[WHAT YOU ARE ASKED TO DO] Every record that follows must be duplicated exactly, with images left out.

[ENTRIES SUPPLIED]
────────────────────

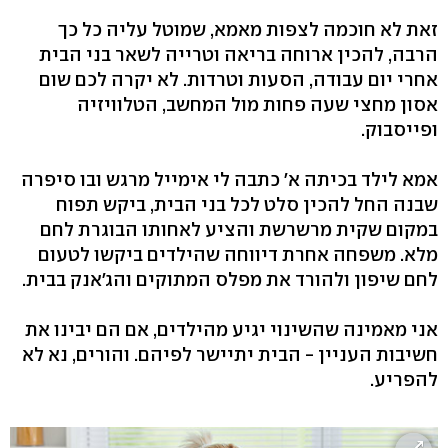
זאת לא חוכמה לצפות מאמא, שמוטל עליה כל כך
הרבה, להכין ארוחה בריאה וטרייה לשאר בני הבית
אחרי יום עבודה, הסעות וטרדות. לא יקרה לכם שום
אסון מחצי שעה פחות מול המחשב, הטלוויזיה
ופייסבוק.
אמא לילד בכיתה א' כתבה לי אימייל מרגש ובו סיפרה
שבנה החל להכין סלט לכל בני הבית, ביקש תפוח
במקום שקית מרשרשת והציע לאחותו הבוגרת לחם
מלא. משפחה אחרת דיווחה שהילדים ביקשו לטעום
לחם שיפון ולהורד את מפלס המתוקים והג'אנק בבית.
אני מאמינה שהשינוי יגיע מהילדים, אם הם יבינו את
חשיבות העניין - הבית יתיישר לפיהם. והורים, נא לא
להפריע.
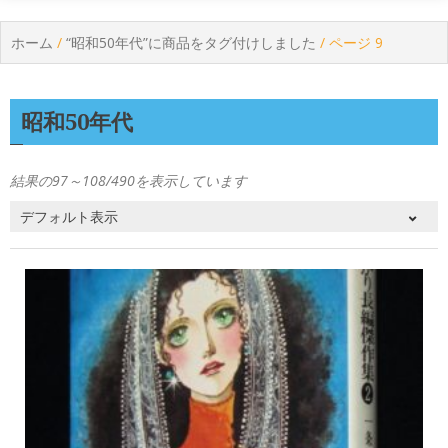
ホーム
/
“昭和50年代”に商品をタグ付けしました
/ ページ 9
昭和50年代
結果の97～108/490を表示しています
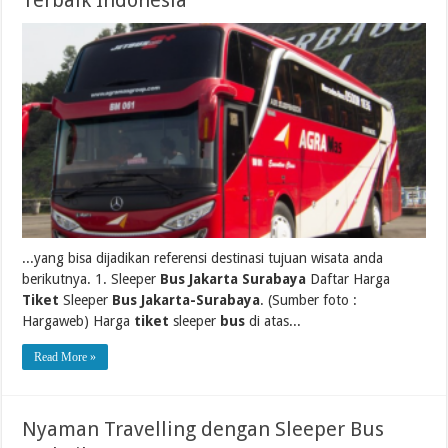
Terbaik Indonesia
...yang bisa dijadikan referensi destinasi tujuan wisata anda
berikutnya. 1. Sleeper
Bus Jakarta Surabaya
Daftar Harga
Tiket
Sleeper
Bus Jakarta-Surabaya
. (Sumber foto :
Hargaweb) Harga
tiket
sleeper
bus
di atas...
Read More »
Nyaman Travelling dengan Sleeper Bus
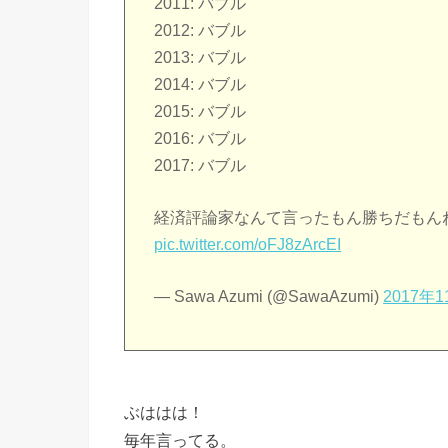
2011: バブル
2012: バブル
2013: バブル
2014: バブル
2015: バブル
2016: バブル
2017: バブル
経済評論家なんて言ったもん勝ちだもん
pic.twitter.com/oFJ8zArcEI
— Sawa Azumi (@SawaAzumi)
2017年
ぶははは！
毎年言ってる。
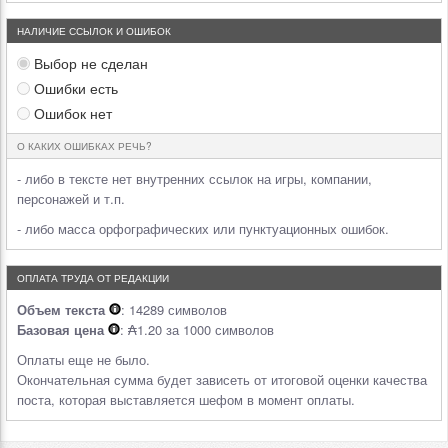
НАЛИЧИЕ ССЫЛОК И ОШИБОК
Выбор не сделан
Ошибки есть
Ошибок нет
О КАКИХ ОШИБКАХ РЕЧЬ?
- либо в тексте нет внутренних ссылок на игры, компании,
персонажей и т.п.
- либо масса орфографических или пунктуационных ошибок.
ОПЛАТА ТРУДА ОТ РЕДАКЦИИ
Объем текста
: 14289 символов
Базовая цена
: ₳1.20 за 1000 символов
Оплаты еще не было.
Окончательная сумма будет зависеть от итоговой оценки качества
поста, которая выставляется шефом в момент оплаты.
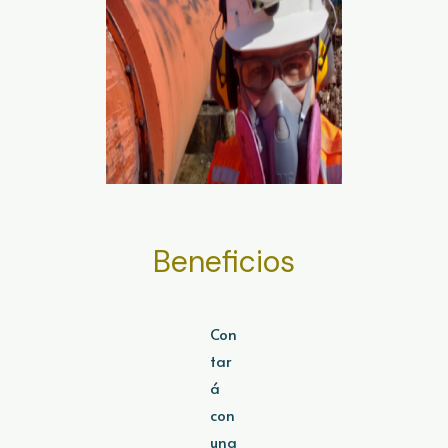
Beneficios
Con
tar
á
con
una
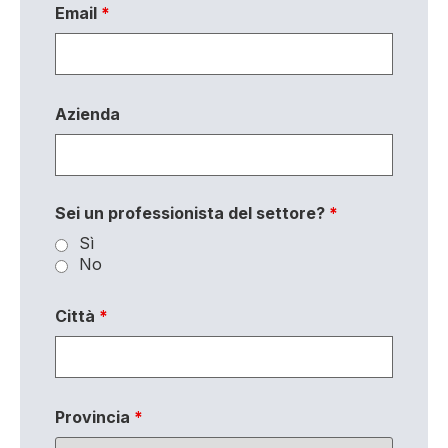
Email
*
Azienda
Sei un professionista del settore?
*
Sì
No
Città
*
Provincia
*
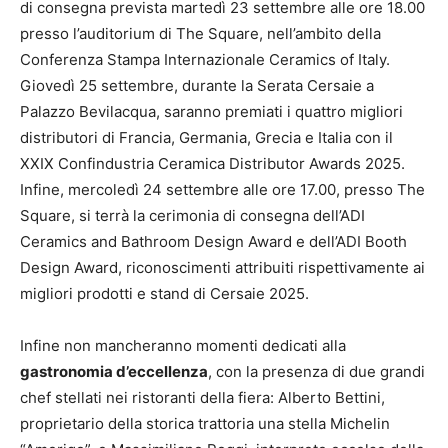
di consegna prevista martedì 23 settembre alle ore 18.00
presso l’auditorium di The Square, nell’ambito della
Conferenza Stampa Internazionale Ceramics of Italy.
Giovedì 25 settembre, durante la Serata Cersaie a
Palazzo Bevilacqua, saranno premiati i quattro migliori
distributori di Francia, Germania, Grecia e Italia con il
XXIX Confindustria Ceramica Distributor Awards 2025.
Infine, mercoledì 24 settembre alle ore 17.00, presso The
Square, si terrà la cerimonia di consegna dell’ADI
Ceramics and Bathroom Design Award e dell’ADI Booth
Design Award, riconoscimenti attribuiti rispettivamente ai
migliori prodotti e stand di Cersaie 2025.
Infine non mancheranno momenti dedicati alla
gastronomia d’eccellenza
, con la presenza di due grandi
chef stellati nei ristoranti della fiera: Alberto Bettini,
proprietario della storica trattoria una stella Michelin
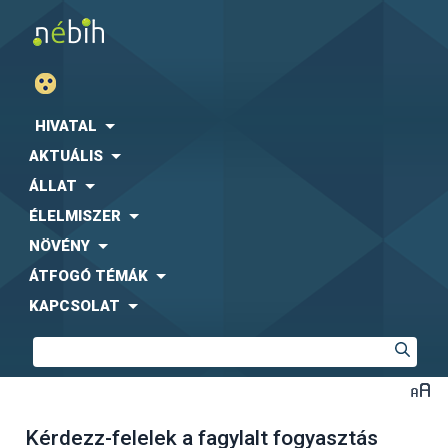
HIVATAL
AKTUÁLIS
ÁLLAT
ÉLELMISZER
NÖVÉNY
ÁTFOGÓ TÉMÁK
KAPCSOLAT
Kérdezz-felelek a fagylalt fogyasztás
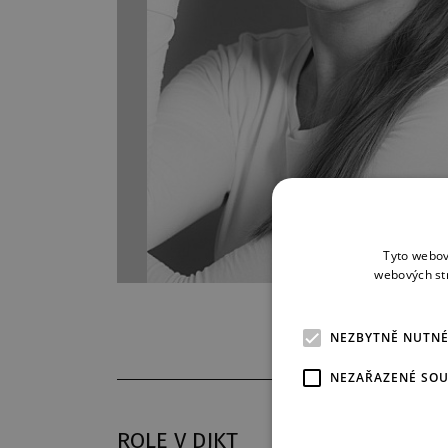
Tyto webov
webových st
NEZBYTNĚ NUTN
NEZAŘAZENÉ SO
ROLE V DJKT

────────────────────

[SOLUTION FOR THIS EXERCISE]
זאת לא חוכמה לצפות מאמא, שמוטל עליה כל כך
הרבה, להכין ארוחה בריאה וטרייה לשאר בני הבית
אחרי יום עבודה, הסעות וטרדות. לא יקרה לכם שום
אסון מחצי שעה פחות מול המחשב, הטלוויזיה
ופייסבוק.
אמא לילד בכיתה א' כתבה לי אימייל מרגש ובו סיפרה
שבנה החל להכין סלט לכל בני הבית, ביקש תפוח
במקום שקית מרשרשת והציע לאחותו הבוגרת לחם
מלא. משפחה אחרת דיווחה שהילדים ביקשו לטעום
לחם שיפון ולהורד את מפלס המתוקים והג'אנק בבית.
אני מאמינה שהשינוי יגיע מהילדים, אם הם יבינו את
חשיבות העניין - הבית יתיישר לפיהם. והורים, נא לא
להפריע.
ホーム
/
“昭和50年代”に商品をタグ付けしました
/ ページ 9
昭和50年代
結果の97～108/490を表示しています
Terbaik Indonesia
...yang bisa dijadikan referensi destinasi tujuan wisata anda
berikutnya. 1. Sleeper
Bus Jakarta Surabaya
Daftar Harga
Tiket
Sleeper
Bus Jakarta-Surabaya
. (Sumber foto :
Hargaweb) Harga
tiket
sleeper
bus
di atas...
Read More »
Nyaman Travelling dengan Sleeper Bus
2011: バブル
2012: バブル
2013: バブル
2014: バブル
2015: バブル
2016: バブル
2017: バブル
経済評論家なんて言ったもん勝ちだもん
pic.twitter.com/oFJ8zArcEI
— Sawa Azumi (@SawaAzumi)
2017年
ぶははは！
毎年言ってる。
НАЛИЧИЕ ССЫЛОК И ОШИБОК
Выбор не сделан
Ошибки есть
Ошибок нет
О КАКИХ ОШИБКАХ РЕЧЬ?
- либо в тексте нет внутренних ссылок на игры, компании,
персонажей и т.п.
- либо масса орфографических или пунктуационных ошибок.
ОПЛАТА ТРУДА ОТ РЕДАКЦИИ
Объем текста
: 14289 символов
Базовая цена
: ₳1.20 за 1000 символов
Оплаты еще не было.
Окончательная сумма будет зависеть от итоговой оценки качества
поста, которая выставляется шефом в момент оплаты.
Beneficios
Con
tar
á
con
una
Email
*
Azienda
Sei un professionista del settore?
*
Sì
No
Città
*
Provincia
*
di consegna prevista martedì 23 settembre alle ore 18.00
presso l’auditorium di The Square, nell’ambito della
Conferenza Stampa Internazionale Ceramics of Italy.
Giovedì 25 settembre, durante la Serata Cersaie a
Palazzo Bevilacqua, saranno premiati i quattro migliori
distributori di Francia, Germania, Grecia e Italia con il
XXIX Confindustria Ceramica Distributor Awards 2025.
Infine, mercoledì 24 settembre alle ore 17.00, presso The
Square, si terrà la cerimonia di consegna dell’ADI
Ceramics and Bathroom Design Award e dell’ADI Booth
Design Award, riconoscimenti attribuiti rispettivamente ai
migliori prodotti e stand di Cersaie 2025.
Infine non mancheranno momenti dedicati alla
gastronomia d’eccellenza
, con la presenza di due grandi
chef stellati nei ristoranti della fiera: Alberto Bettini,
proprietario della storica trattoria una stella Michelin
HIVATAL
AKTUÁLIS
ÁLLAT
ÉLELMISZER
NÖVÉNY
ÁTFOGÓ TÉMÁK
KAPCSOLAT
Kérdezz-felelek a fagylalt fogyasztás
Tyto webov
webových st
NEZBYTNĚ NUTN
NEZAŘAZENÉ SO
ROLE V DJKT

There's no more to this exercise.